Surface-Wave Metaprism for Smart Surface Communications

We present a design technique and numerical validation for a surface-wave “metaprism” (MTP) acting as a frequency-dependent anomalous reflector for next-generation communications in a smart radio environment (SRE). This device holds promise for enabling physical layer frequency multiplexing and addressing waves in radio blockages. The proposed MTP is constituted by a passive and nonreconfigurable metasurface (MTS) comprising three sections. The first section (receiver) operates with low dispersion, receiving broadband signals coming from the base transceiver station (BTS) at a predefined angle and converting them into surface waves (SWs).
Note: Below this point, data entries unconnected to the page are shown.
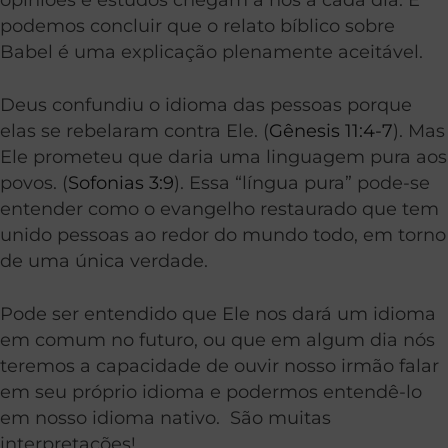
podemos concluir que o relato bíblico sobre
Babel é uma explicação plenamente aceitável.
Deus confundiu o idioma das pessoas porque
elas se rebelaram contra Ele. (
Gênesis 11:4-7
). Mas
Ele prometeu que daria uma linguagem pura aos
povos. (
Sofonias 3:9
). Essa “língua pura” pode-se
entender como o evangelho restaurado que tem
unido pessoas ao redor do mundo todo, em torno
de uma única verdade.
Pode ser entendido que Ele nos dará um idioma
em comum no futuro, ou que em algum dia nós
teremos a capacidade de ouvir nosso irmão falar
em seu próprio idioma e podermos entendê-lo
em nosso idioma nativo. São muitas
interpretações!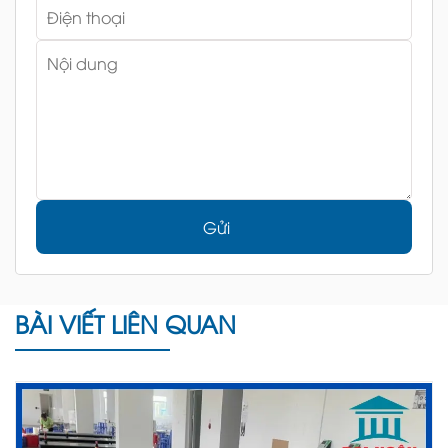
Gửi
BÀI VIẾT LIÊN QUAN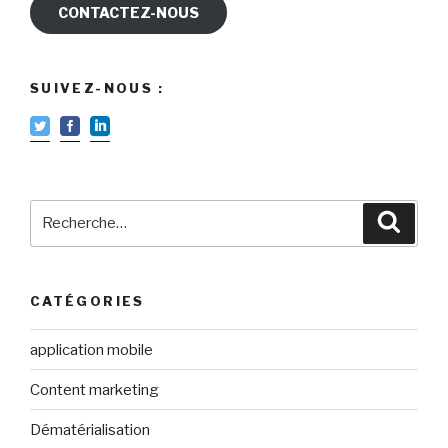
CONTACTEZ-NOUS
SUIVEZ-NOUS :
Recherche
Reche
pour
:
CATÉGORIES
application mobile
Content marketing
Dématérialisation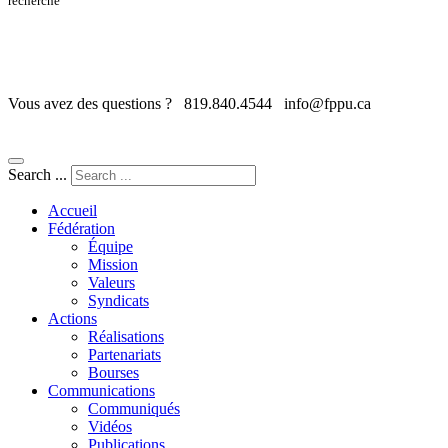
recherche
Vous avez des questions ?
819.840.4544
info@fppu.ca
Search ...
Accueil
Fédération
Équipe
Mission
Valeurs
Syndicats
Actions
Réalisations
Partenariats
Bourses
Communications
Communiqués
Vidéos
Publications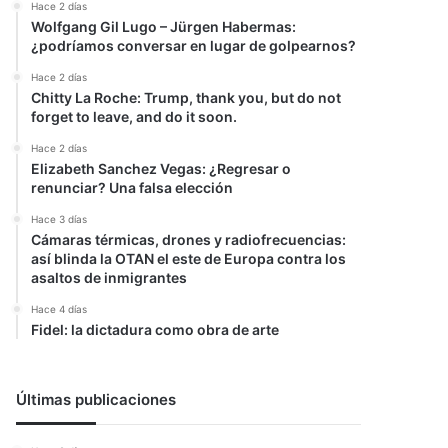
Hace 2 días
Wolfgang Gil Lugo – Jürgen Habermas:
¿podríamos conversar en lugar de golpearnos?
Hace 2 días
Chitty La Roche: Trump, thank you, but do not
forget to leave, and do it soon.
Hace 2 días
Elizabeth Sanchez Vegas: ¿Regresar o
renunciar? Una falsa elección
Hace 3 días
Cámaras térmicas, drones y radiofrecuencias:
así blinda la OTAN el este de Europa contra los
asaltos de inmigrantes
Hace 4 días
Fidel: la dictadura como obra de arte
Últimas publicaciones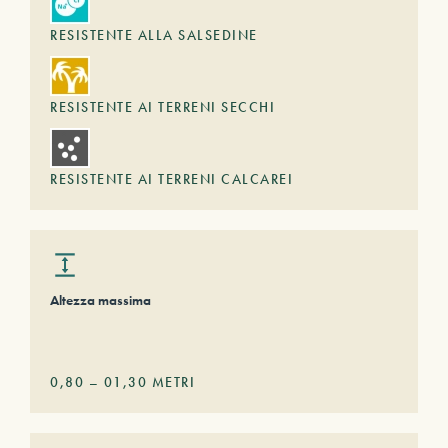
RESISTENTE ALLA SALSEDINE
RESISTENTE AI TERRENI SECCHI
RESISTENTE AI TERRENI CALCAREI
Altezza massima
0,80
–
01,30
METRI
The subsequent transition section gradually increases the dispersion of SW, guiding it toward the highly dispersive transmitter section, which finally converts the SW into space waves (SPWs) radiated toward frequency-dependent angular directions. The latter property motivates the name “MTP.” MTP is implemented by an array of subwavelength metallic patches printed on a grounded dielectric slab, initially modeled using a homogenized penetrable impedance boundary condition (PIBC). The dispersion analysis of the MTS unit cell reveals the impact of patch geometry on dispersion characteristics, which is important for achieving broad scanning performance. Full-wave simulations validate the design, demonstrating high-power conversion efficiency and a reasonable frequency scan range. Moreover, the study compares the performance of SW-based MTP with that of a spatially dispersive reflecting intelligent surface (RIS), highlighting the advantages of MTP. In addition, this article investigates an “around the corner” design, where the SW reroutes the signal around a bent transition section, shading light on the relationship between SW dispersion and power loss due to edge diffraction.